Mis pensamientos, poemas, cuentos... de Isabel Agüera

6 jul 2017

EL PUEBLO: PELAR LA PAVA

Mis recuerdos de niña me llevan a aquellas rejas escenario ancestral, donde los novios pelaban la pava. Sí, con los hierros de las ventanas por medio, las parejas pasaban, a primeras horas de la noche, largo tiempo en palabras y sueños de amor que se eternizaban en  deseos y promesas. Era, sin duda, espectáculo de gran  belleza popular  aquellas pintorescas ventanas donde solían abundar macetas de geranios y gitanillas y que salteaban las calles en murmullos de amores. El encuentro estaba precedido de un silbido del novio que era reclamo particular para la novia que acudía solícita a la cita.
Aquella recatada forma de comunicarse las parejas tenía su singular encanto. Era como si sólo existiesen ellos en noches frías o calurosas, ajenos al trasiego del pueblo, a los juegos de niños por las esquinas, ajenos a todo y sumidos en su mágica hora de amor, traducida en pellizcos y algún que otro  complicado beso y  a la que solían poner fin los padres.
Me gusta el progreso, y  es por eso que no me declaro nostálgica de pasado pero lamento la pérdida de valores y, entre ellos, ¡como no! el de la ingenua ilusión por la cotidianidad de pequeñas cosas.

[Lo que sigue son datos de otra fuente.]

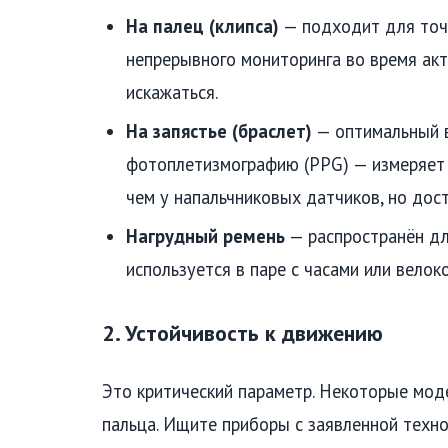
На палец (клипса)
— подходит для точе
непрерывного мониторинга во время акт
искажаться.
На запястье (браслет)
— оптимальный в
фотоплетизмографию (PPG) — измеряет п
чем у напальчниковых датчиков, но дос
Нагрудный ремень
— распространён для
используется в паре с часами или вело
2. Устойчивость к движению
Это критический параметр. Некоторые мод
пальца. Ищите приборы с заявленной техн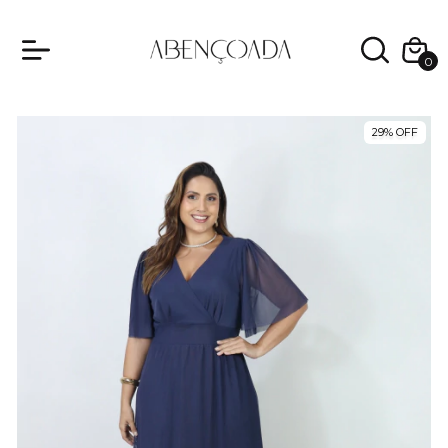
0
29
%
OFF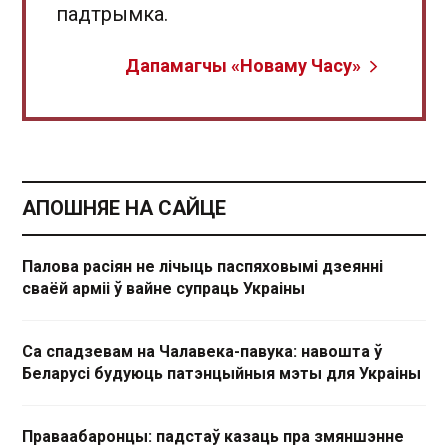
падтрымка.
Дапамагчы «Новаму Часу»
АПОШНЯЕ НА САЙЦЕ
Палова расіян не лічыць паспяховымі дзеянні
сваёй арміі ў вайне супраць Украіны
Са спадзевам на Чалавека-павука: навошта ў
Беларусі будуюць патэнцыйныя мэты для Украіны
Праваабаронцы: падстаў казаць пра змяншэнне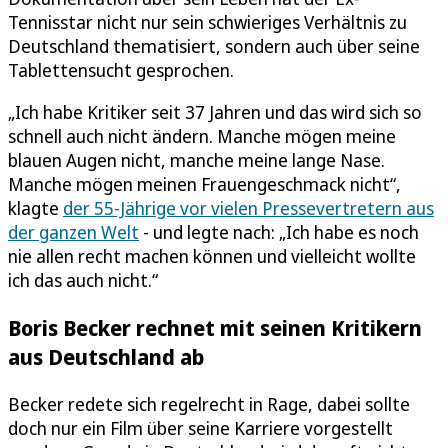
Tennisstar nicht nur sein schwieriges Verhältnis zu
Deutschland thematisiert, sondern auch über seine
Tablettensucht gesprochen.
„Ich habe Kritiker seit 37 Jahren und das wird sich so
schnell auch nicht ändern. Manche mögen meine
blauen Augen nicht, manche meine lange Nase.
Manche mögen meinen Frauengeschmack nicht“,
klagte
der 55-Jährige vor vielen Pressevertretern aus
der ganzen Welt
- und legte nach: „Ich habe es noch
nie allen recht machen können und vielleicht wollte
ich das auch nicht.“
Boris Becker rechnet mit seinen Kritikern
aus Deutschland ab
Becker redete sich regelrecht in Rage, dabei sollte
doch nur ein Film über seine Karriere vorgestellt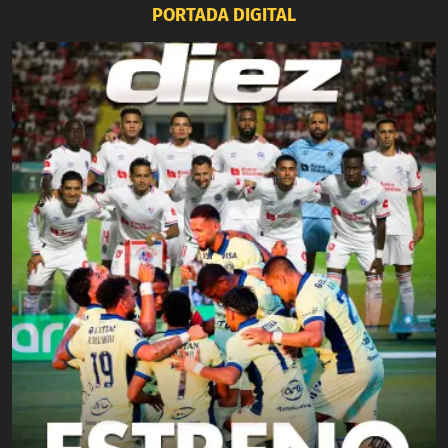
PORTADA DIGITAL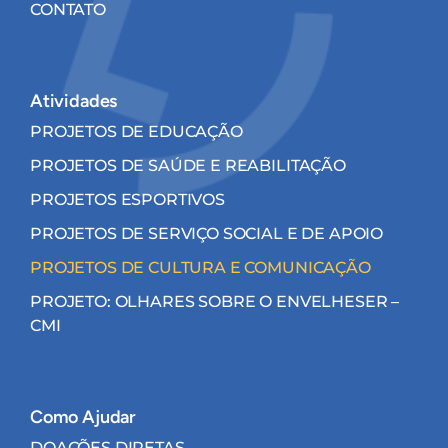
CONTATO
Atividades
PROJETOS DE EDUCAÇÃO
PROJETOS DE SAÚDE E REABILITAÇÃO
PROJETOS ESPORTIVOS
PROJETOS DE SERVIÇO SOCIAL E DE APOIO
PROJETOS DE CULTURA E COMUNICAÇÃO
PROJETO: OLHARES SOBRE O ENVELHESER –
CMI
Como Ajudar
DOAÇÕES DIRETAS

Pasado bastante tiempo, años, tal vez,  se formalizaban las relaciones entre novios, y los padres, oficialmente, daban su consentimiento para que entraran en las casas respectivas y los pellizcos se trasladaban, sobre todo en los inviernos, a debajo de las mesas, no pasando desapercibidos a las madres que guardaban silencio. La oficialidad de la relación –y esto no es tan remoto- se escenificaba con la pedida de la novia por parte de los padres del novio, quedando así casi fijada la fecha de la boda y demás eventos anexos, como eran las amonestaciones consistentes en una especie de anuncio público que en respectivas semanas se hacía en la iglesia a fin, creo yo, de que se conociera el enlace por si alguien tenía algún impedimento que aportar.
En fin, llegado el día de la boda, la celebración, por lo general, era de lo que fue dado en llamar de “platillo volante” que consistía en que los invitados eran obsequiados con sendas bandejas, portadas por familiares  en las que abundaba un salchichón muy rojo y picante, más alguna que otra vianda como altramuces, patatas fritas, aceitunas y poco más. 

Como dato curioso, una anotación: las novias que se casaban embarazadas no podían ir de blanco ni casarse en la parroquia, por lo que la ceremonia, medio a escondidas, tenía lugar en la Misa de siete en el Convento.